Я так потрясена этим неожиданным поворотом дела, на лице моем такая растерянность, что полковник несколько оживляется и вглядывается в меня, как в живого человека.

– Вы разве не хотите партийной реабилитации?

– Я… Я…

Я просто не верю своим ушам. Мне, вчерашней парии, предлагают вернуться в ряды правящей партии. Меня охватывает смятение.

– А как будете анкеты заполнять при оформлении на работу? – совсем уже по-свойски говорит полковник.

– А если… Беспартийная!

– А вы не беспартийная. Вы – исключенная из партии. И следующий вопрос в анкете будет: состояли ли в партии, когда и каким образом выбыли?
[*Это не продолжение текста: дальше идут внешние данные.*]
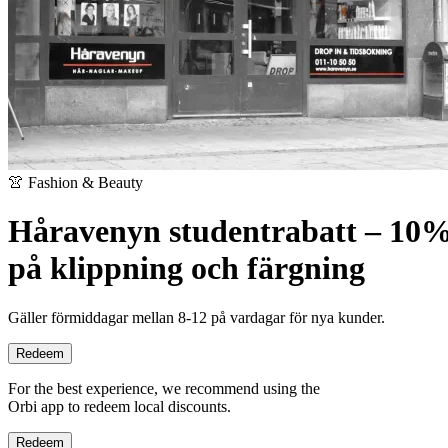
👚 Fashion & Beauty
Håravenyn studentrabatt – 10
på klippning och färgning
Gäller förmiddagar mellan 8-12 på vardagar för nya kunder.
Redeem
For the best experience, we recommend using the
Orbi app to redeem local discounts.
Redeem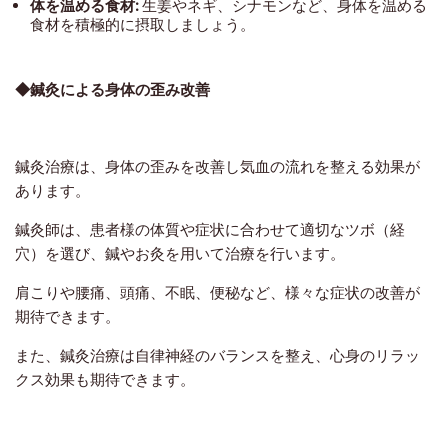
体を温める食材:
生姜やネギ、シナモンなど、身体を温める
食材を積極的に摂取しましょう。
◆鍼灸による身体の歪み改善
鍼灸治療は、身体の歪みを改善し気血の流れを整える効果が
あります。
鍼灸師は、患者様の体質や症状に合わせて適切なツボ（経
穴）を選び、鍼やお灸を用いて治療を行います。
肩こりや腰痛、頭痛、不眠、便秘など、様々な症状の改善が
期待できます。
また、鍼灸治療は自律神経のバランスを整え、心身のリラッ
クス効果も期待できます。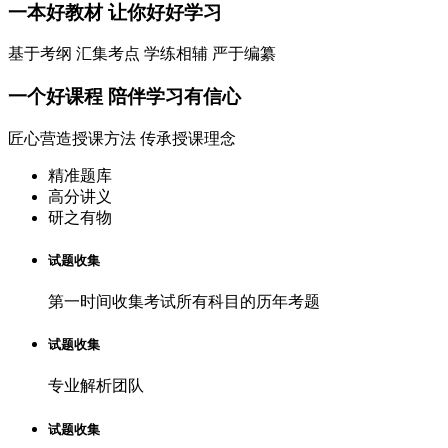
一本
好教材
让你好好学习
基于考纲 汇集考点 学练相辅 严于编纂
一个
好课程
陪伴学习有信心
匠心营造授课方法 传承授课理念
精准题库
高分讲义
研之有物
试题收集
第一时间收集考试所有科目的历年考题
试题收集
专业解析团队
试题收集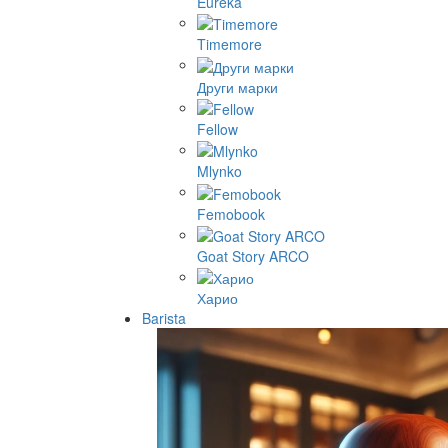
Eureka
Timemore
Други марки
Fellow
Mlynko
Femobook
Goat Story ARCO
Харио
Barista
И вы должны будете написать ту формулировку, которая у вас в деле: исключена за контрреволюционную троцкистскую террористическую деятельность… Так что звоните по этому номеру!

Каждого выходящего из полковничьего кабинета сразу окружает толпа ожидающих в вестибюле. Они буквально вырывают из рук только что полученную справку, сравнивают формулировки, делятся различными глубокомысленными выкладками о том, какая реабилитация ПОЛНАЯ, какая – в чем-то ограниченная. Сразу находятся крючкотворы не хуже самих авторов справок. Они уверяют, что существует большая разница между формулировками «за отсутствием состава преступления» и «за недоказанностью обвинения»…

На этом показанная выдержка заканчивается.